Accra, August 20, 2025 — The Bank of Ghana (BoG) has directed all banks to immediately halt foreign currency (FCY) cash payments to large corporations unless such transactions are fully backed by equivalent foreign currency deposits lodged with the same institution.
In a statement issued on Wednesday, August 20, 2025, the central bank expressed concern over the rising trend of foreign currency cash withdrawals by large corporates, including bulk oil distribution companies and mining firms, that are not directly funded by prior FCY deposits. According to the BoG, this practice places undue pressure on the foreign exchange market and threatens efforts to maintain stability.
“Accordingly, with immediate effect, all banks are directed to discontinue the payment of FCY cash to Large Corporates unless such transactions are fully supported by equivalent FCY cash deposits lodged by the same institution,” the notice read. Banks are also required to retain proper documentation to confirm the source of funds for every payout.
The central bank reassured businesses of its commitment to supporting the operations of large corporations, acknowledging their critical role in sustaining petroleum supply, mineral exports, and other vital sectors of the economy. It added that, in partnership with the government, mechanisms have been put in place to provide foreign exchange liquidity to meet legitimate import obligations of large companies.
“These measures are designed to safeguard market stability while ensuring that vital supply chains remain uninterrupted,” the BoG emphasized.

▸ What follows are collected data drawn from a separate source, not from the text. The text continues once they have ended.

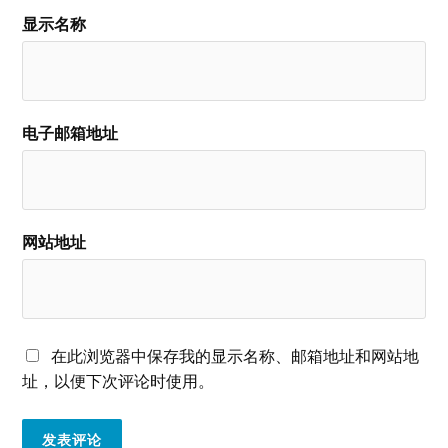
显示名称
电子邮箱地址
网站地址
在此浏览器中保存我的显示名称、邮箱地址和网站地
址，以便下次评论时使用。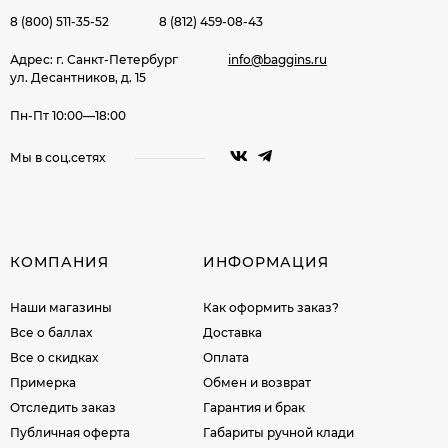
8 (800) 511-35-52
8 (812) 459-08-43
Адрес: г. Санкт-Петербург
info@baggins.ru
ул. Десантников, д. 15
Пн-Пт 10:00—18:00
Мы в соц.сетях
КОМПАНИЯ
ИНФОРМАЦИЯ
Наши магазины
Как оформить заказ?
Все о баллах
Доставка
Все о скидках
Оплата
Примерка
Обмен и возврат
Отследить заказ
Гарантия и брак
Публичная оферта
Габариты ручной клади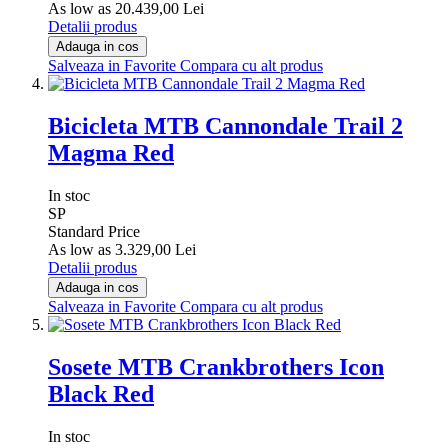
As low as
20.439,00 Lei
Detalii produs
Adauga in cos
Salveaza in Favorite
Compara cu alt produs
Bicicleta MTB Cannondale Trail 2
Magma Red
In stoc
SP
Standard Price
As low as
3.329,00 Lei
Detalii produs
Adauga in cos
Salveaza in Favorite
Compara cu alt produs
Sosete MTB Crankbrothers Icon
Black Red
In stoc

The Bank further called on all banks to comply strictly with the directive and to cooperate fully to ensure available foreign exchange resources are applied efficiently and transparently. It also warned that non-compliance would attract regulatory sanctions.
The notice, signed by Aimee V. Quashie for the Secretary, also urged relevant industry associations to bring the directive to the attention of their members and ensure adherence.